(Collected data entries)

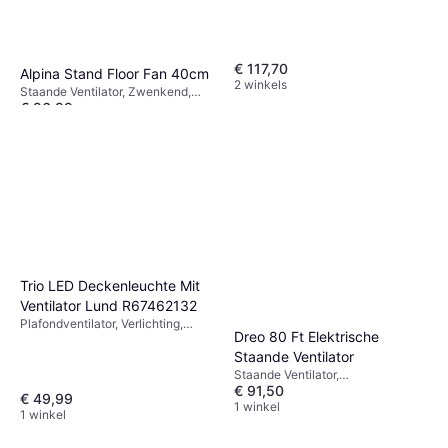
€ 117,70
Alpina Stand Floor Fan 40cm
2 winkels
Staande Ventilator, Zwenkend,
€ 26,99
Kantelbaar
1 winkel
Trio LED Deckenleuchte Mit
Ventilator Lund R67462132
Plafondventilator, Verlichting,
Dreo 80 Ft Elektrische
Afstandsbediening
Staande Ventilator
Staande Ventilator,
€ 91,50
Afstandsbediening, Zwenkend,
€ 49,99
Timer
1 winkel
1 winkel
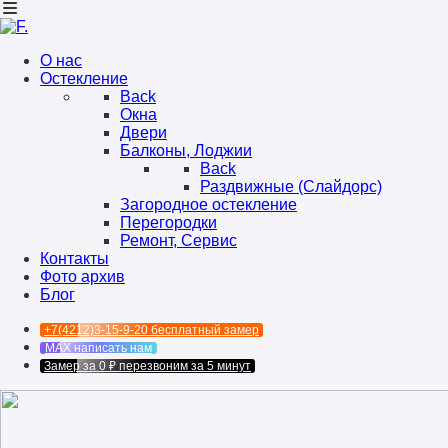
О нас
Остекление
Back
Окна
Двери
Балконы, Лоджии
Back
Раздвижные (Слайдорс)
Загородное остекление
Перегородки
Ремонт, Сервис
Контакты
Фото архив
Блог
+7(4212)3-15-9-20
бесплатный замер
MAX
написать нам
Замер за 0 ₽
перезвоним за 5 минут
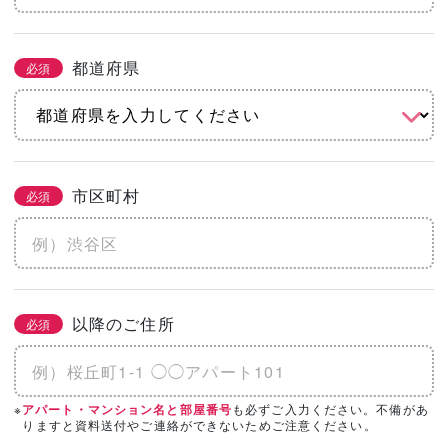
都道府県
必須
市区町村
必須
以降のご住所
必須
※
も必ずご入力ください。不備があ
アパート・マンション名と部屋番号
りますと資料送付やご連絡ができないためご注意ください。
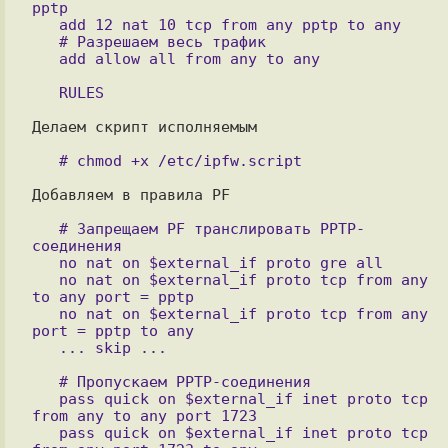
pptp

   add 12 nat 10 tcp from any pptp to any

   # Разрешаем весь трафик

   add allow all from any to any

Делаем скрипт исполняемым

Добавляем в правила PF

   # Запрещаем PF транслировать PPTP-
соединения

   no nat on $external_if proto gre all

   no nat on $external_if proto tcp from any 
to any port = pptp

   no nat on $external_if proto tcp from any 
port = pptp to any

   ... skip ...

   # Пропускаем PPTP-соединения

   pass quick on $external_if inet proto tcp 
from any to any port 1723

   pass quick on $external_if inet proto tcp 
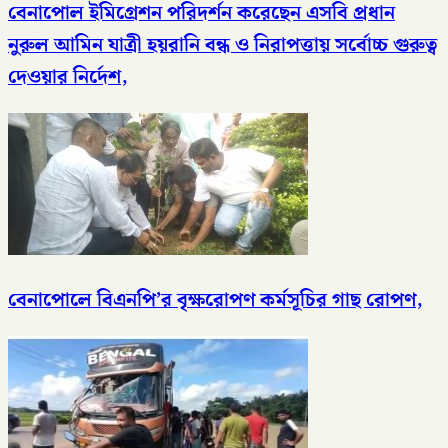
বেনাপোল ইমিগ্রেশন পরিদর্শন করেছেন এসবি প্রধান
নুরুল আমিন যাত্রী হয়রানি বন্ধ ও নিরাপত্তায় সর্বোচ্চ গুরুত্ব
দেওয়ার নির্দেশ,
বেনাপোলে বিএনপি’র বৃক্ষরোপণ কর্মসূচির গাছ রোপণ,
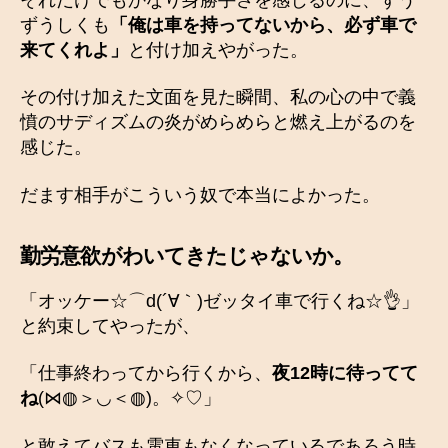
ずうしくも
「俺は車を持ってないから、必ず車で
来てくれよ」
と付け加えやがった。
その付け加えた文面を見た瞬間、私の心の中で義
憤のサディズムの炎がめらめらと燃え上がるのを
感じた。
だます相手がこういう奴で本当によかった。
勤労意欲がわいてきたじゃないか。
「オッケー☆⌒d(´∀｀)ゼッタイ車で行くね☆👌」
と約束してやったが、
「仕事終わってから行くから、
夜
12時に待ってて
ね
(⋈◍＞◡＜◍)。✧♡」
と敢えてバスも電車もなくなっているであろう時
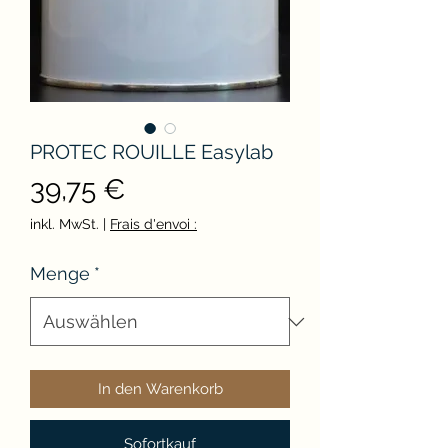
PROTEC ROUILLE Easylab
Preis
39,75 €
inkl. MwSt.
|
Frais d'envoi :
Menge
*
In den Warenkorb
Sofortkauf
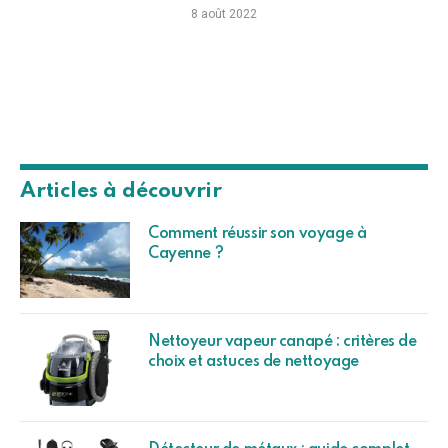
Nettoyeur vapeur canapé : critères de
choix et astuces de nettoyage
Détecteur de métaux : guide complet
pour les amateurs et les professionnels
Comparatif : billard français VS billard
américain
Protéger son jardin des infestations de
larves de doryphores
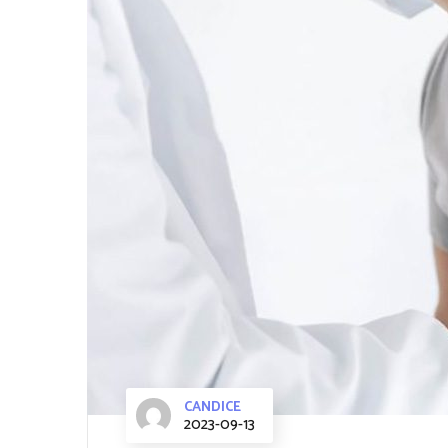
CANDICE
2023-09-13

**Problem statement**
Could you print all of the entries exactly, skipping the images?

**Answer to this exercise**
€ 117,70
Alpina Stand Floor Fan 40cm
2 winkels
Staande Ventilator, Zwenkend,
€ 26,99
Kantelbaar
1 winkel
Trio LED Deckenleuchte Mit
Ventilator Lund R67462132
Plafondventilator, Verlichting,
Dreo 80 Ft Elektrische
Afstandsbediening
Staande Ventilator
Staande Ventilator,
€ 91,50
Afstandsbediening, Zwenkend,
€ 49,99
Timer
1 winkel
1 winkel
О нас
Остекление
Back
Окна
Двери
Балконы, Лоджии
Back
Раздвижные (Слайдорс)
Загородное остекление
Перегородки
Ремонт, Сервис
Контакты
Фото архив
Блог
+7(4212)3-15-9-20
бесплатный замер
MAX
написать нам
Замер за 0 ₽
перезвоним за 5 минут
都道府県
必須
市区町村
必須
以降のご住所
必須
※
も必ずご入力ください。不備があ
アパート・マンション名と部屋番号
りますと資料送付やご連絡ができないためご注意ください。
pptp

   add 12 nat 10 tcp from any pptp to any

   # Разрешаем весь трафик

   add allow all from any to any

Делаем скрипт исполняемым

Добавляем в правила PF

   # Запрещаем PF транслировать PPTP-
соединения

   no nat on $external_if proto gre all

   no nat on $external_if proto tcp from any 
to any port = pptp

   no nat on $external_if proto tcp from any 
port = pptp to any

   ... skip ...

   # Пропускаем PPTP-соединения

   pass quick on $external_if inet proto tcp 
from any to any port 1723

   pass quick on $external_if inet proto tcp 
বেনাপোল ইমিগ্রেশন পরিদর্শন করেছেন এসবি প্রধান
নুরুল আমিন যাত্রী হয়রানি বন্ধ ও নিরাপত্তায় সর্বোচ্চ গুরুত্ব
দেওয়ার নির্দেশ,
বেনাপোলে বিএনপি’র বৃক্ষরোপণ কর্মসূচির গাছ রোপণ,
ずうしくも
「俺は車を持ってないから、必ず車で
来てくれよ」
と付け加えやがった。
その付け加えた文面を見た瞬間、私の心の中で義
憤のサディズムの炎がめらめらと燃え上がるのを
感じた。
だます相手がこういう奴で本当によかった。
勤労意欲がわいてきたじゃないか。
「オッケー☆⌒d(´∀｀)ゼッタイ車で行くね☆👌」
と約束してやったが、
「仕事終わってから行くから、
夜
12時に待ってて
ね
(⋈◍＞◡＜◍)。✧♡」
と敢えてバスも電車もなくなっているであろう時
PROTEC ROUILLE Easylab
Preis
39,75 €
inkl. MwSt.
|
Frais d'envoi :
Menge
*
In den Warenkorb
Sofortkauf
Nettoyeur vapeur canapé : critères de
choix et astuces de nettoyage
Détecteur de métaux : guide complet
pour les amateurs et les professionnels
Comparatif : billard français VS billard
américain
Protéger son jardin des infestations de
larves de doryphores
CANDICE
2023-09-13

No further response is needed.